Trzeba ubezpieczyć dziecko w szkole?

Transkrypt

Trzeba ubezpieczyć dziecko w szkole?
Wiadomość pochodzi ze strony: finanse.wp.pl
Trzeba ubezpieczyć dziecko w szkole?
Joanna Kubik | dodane 2014-09-05 (15:43)
Czy ubezpieczenie dziecka od nieszczęśliwych wypadków oferowane przez szkołę jest obowiązkowe? Placówka nie
może zmusić rodziców do wykupienia takiej polisy. Nie istnieją żadne przepisy, które nakładałyby taki obowiązek.
- Rodzic może, ale nie musi zgadzać się na płacenie składki w towarzystwie, które wybrała szkoła – tłumaczy Paweł
Wawszczak z biura Rzecznika Ubezpieczonych.
Umowa ubezpieczenia dzieci i młodzieży szkolnej od następstw nieszczęśliwych wypadków jest dobrowolna. Każdy
powinien mieć wybór pomiędzy zawarciem umowy ubezpieczenia wskazywanej przez dyrekcję szkoły a
skorzystaniem z innych ofert zakładów ubezpieczeń.
Rodzice często odmawiają płacenia za "szkolne" polisy. Skarżą się, że nie mogą uzyskać informacji o towarzystwie, w
jakim to ubezpieczenie jest zawarte i jakie są ogóle warunki. Władze niektórych szkół próbują "obejść" ten problem,
wprowadzając do swojego regulaminu zapis o tzw. obowiązku posiadania polisy NNW. "Jednak nawet wówczas
żaden pracownik szkolnej administracji lub dyrektor placówki oświatowej nie ma prawa zmuszać studenta czy ucznia
do opłacenia oferowanego przez szkołę, przedszkole czy uczelnię ubezpieczenia” – czytamy w serwisie
ubezpieczdziecko.pl. Warto też pamiętać, że sama szkoła albo organ ją prowadzący, powinna mieć własne
ubezpieczenie OC.
Trudności mogą pojawić się w momencie, kiedy nieubezpieczone dziecko będzie chciało pojechać na wycieczkę.

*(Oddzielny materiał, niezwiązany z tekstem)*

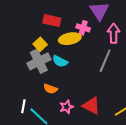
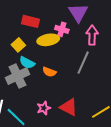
gray cross: (39, 61) -> (18, 76), moved
cyan semicircle: (60, 61) -> (27, 63), moved
orange semicircle: (50, 89) -> (49, 72), moved

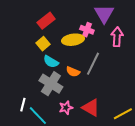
red rectangle: (31, 21) -> (46, 21), moved, turned -54
gray line: (83, 63) -> (93, 64), moved
gray cross: (18, 76) -> (51, 84), moved, turned -35

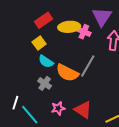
yellow ellipse: (73, 40) -> (69, 27), moved
orange semicircle: (73, 72) -> (67, 73), size x1.6
gray cross: (51, 84) -> (45, 83), size x0.6

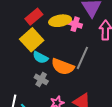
yellow square: (39, 43) -> (32, 40), size x1.6

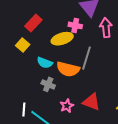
yellow ellipse: (60, 21) -> (62, 39), moved
yellow square: (32, 40) -> (23, 45), moved, size x0.6

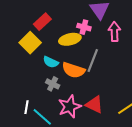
yellow square: (23, 45) -> (30, 43), size x1.5
pink star: (67, 106) -> (70, 107), size x1.6

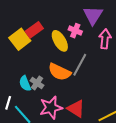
red rectangle: (42, 22) -> (34, 30), moved
yellow ellipse: (70, 39) -> (60, 41), turned 65
cyan semicircle: (51, 62) -> (25, 83), moved, turned 35

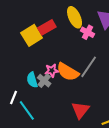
yellow ellipse: (60, 41) -> (75, 17), moved
pink star: (51, 108) -> (52, 71), moved, size x0.6
red triangle: (76, 109) -> (80, 110), turned 30

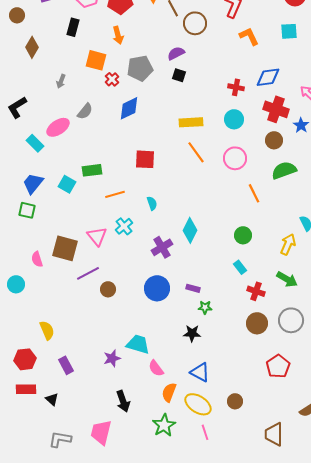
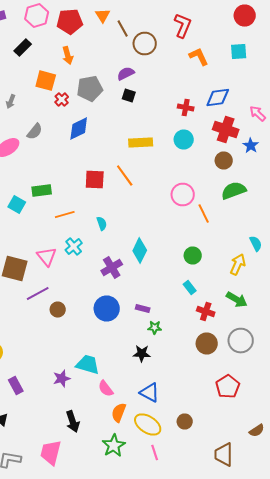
black rectangle: (73, 27) -> (23, 48), turned 30
orange line: (196, 152) -> (125, 176), moved
pink circle: (235, 158) -> (183, 194), moved

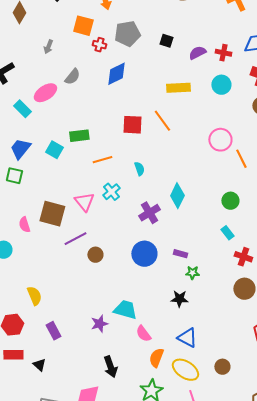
purple semicircle: (126, 74) -> (197, 53), moved
red cross: (62, 100) -> (99, 45), turned -32

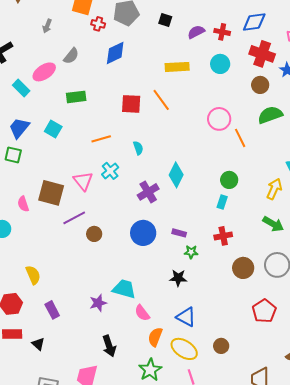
green rectangle: (79, 136) -> (76, 97), moved
cyan rectangle: (227, 233) -> (222, 202), moved, turned 56
red cross: (243, 257) -> (223, 236), moved, turned -30

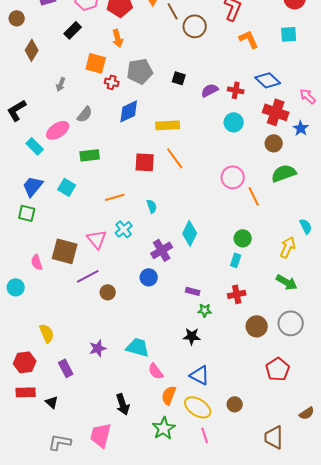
blue diamond: (254, 22) -> (268, 80), turned 50
yellow rectangle: (177, 67) -> (168, 125), moved
blue circle: (143, 233) -> (149, 277), moved, size x0.7
purple star: (98, 303) -> (98, 348), moved

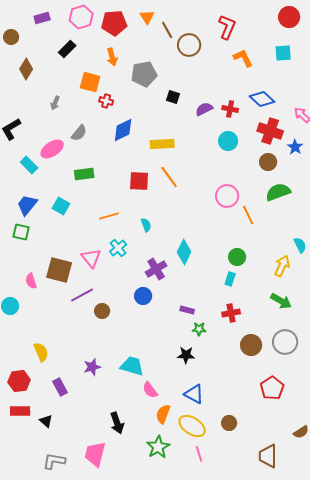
gray pentagon: (140, 71) -> (144, 74), moved

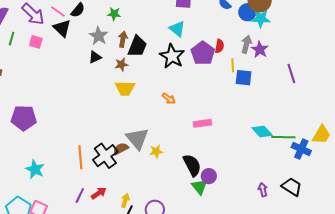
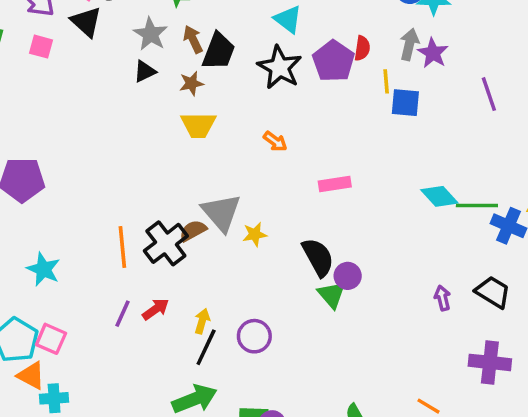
brown arrow: (123, 39) -> (193, 39), turned -35

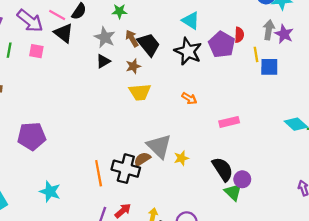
black trapezoid: (219, 51) -> (149, 45), turned -55
black cross: (166, 243) -> (126, 169), turned -32

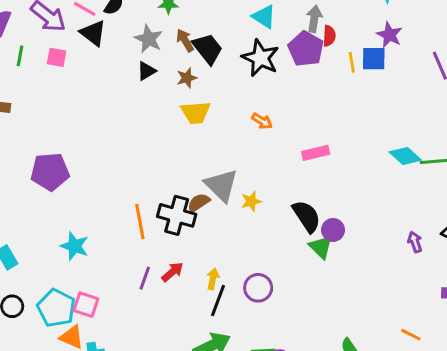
gray arrow: (269, 30) -> (314, 19), moved
blue square: (269, 67) -> (374, 59), moved

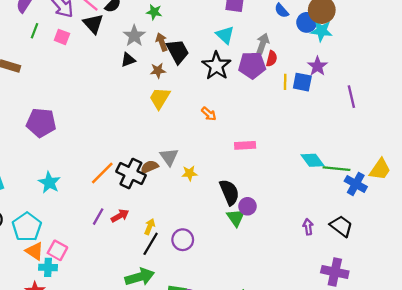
purple pentagon: (306, 49) -> (252, 65), turned 30
yellow trapezoid: (196, 113) -> (160, 98), turned 115
gray triangle: (221, 185) -> (169, 157), size x0.7
orange line: (140, 222) -> (102, 173), turned 45
pink square: (86, 305) -> (57, 250), moved

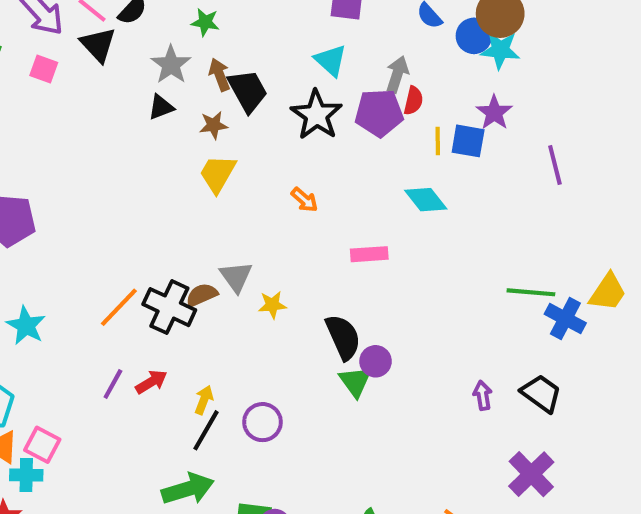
cyan diamond: (313, 160) -> (426, 200), moved
purple cross: (335, 272) -> (531, 474), turned 35

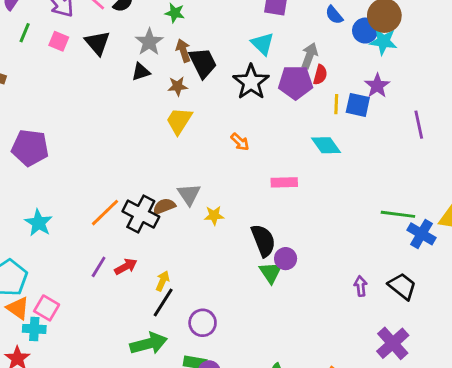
black triangle: (98, 45) -> (97, 43), moved
purple circle: (262, 422) -> (203, 323), moved

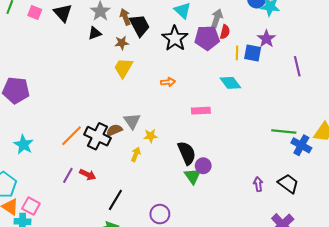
orange arrow: (240, 142) -> (168, 82), turned -48
red arrow: (126, 267) -> (88, 175), turned 56
yellow arrow: (163, 281) -> (136, 154), moved
purple circle: (203, 323) -> (160, 214), moved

Zdarza się, że szkoły odmawiają takiemu uczniowi uczestnictwa w niej.
- Jedynie w przypadku wycieczek rozporządzenie ministra edukacji nakłada obowiązek zawierania ubezpieczeń NNW.
Rozporządzenie to nie zawiera jednak żadnej sankcji za niespełnienie tego obowiązku. Oznacza to, że szkoła nie
powinna odmawiać dziecku udziału w wycieczce, tłumacząc że nie ma wykupionego ubezpieczenia - komentuje
Paweł Wawszczak.
Według przepisów, uczestnicy wycieczek i imprez podlegają ubezpieczeniu od następstw nieszczęśliwych wypadków,
a w przypadku wyjazdu zagranicznego - także kosztów leczenia. MEN ma doprecyzować rozporządzenie właśnie z
uwagi na odmawianie udziału w wycieczkach tym dzieciom, których rodzice nie chcą zawrzeć ubezpieczenia lub po
prostu zapomnieli opłacić składkę.
Zdaniem Pawła Wawszczaka warto ubezpieczyć dziecko. Oferta towarzystw jest bogata i każdy znajdzie coś
odpowiedniego. Czasami też lepiej zapłacić więcej, żeby być lepiej chronionym. - Wszystko zależy od tego, co jest w
środku takiej umowy, jaki jest zakres ubezpieczenia, i w jakich okolicznościach dziecko jest chronione, np. czy jest to
ubezpieczenie, które chroni także po szkole, podczas zabawy na placu zabaw i czy ochrona jest 24-godzinna – mówi
Paweł Wawszczak.
Ceny składek w ubezpieczeniach grupowych wahają się od kilku do kilkudziesięciu złotych rocznie. Za droższe polisy
zapłacimy około 50 zł, tańsze to wydatek rzędu 30-40 zł, niektóre towarzystwa oferują polisy nawet za 15 zł. Szkoły
najczęściej wybierają sumy ubezpieczenia między 10 a 20 tys. zł.
Można też posiadać równolegle dwa ubezpieczenia, szkolne i prywatne. W razie wypadku otrzymamy wtedy dwa
niezależne odszkodowania od każdego z towarzystw. „Jednakże decyzja o zakupie ‘szkolnego ubezpieczenia NNW’
musi być absolutnie dobrowolna, a już na pewno u jej źródła nie może leżeć fałszywa informacja o jego
obowiązkowym charakterze” – informuje serwis ubezpieczdziecko.pl.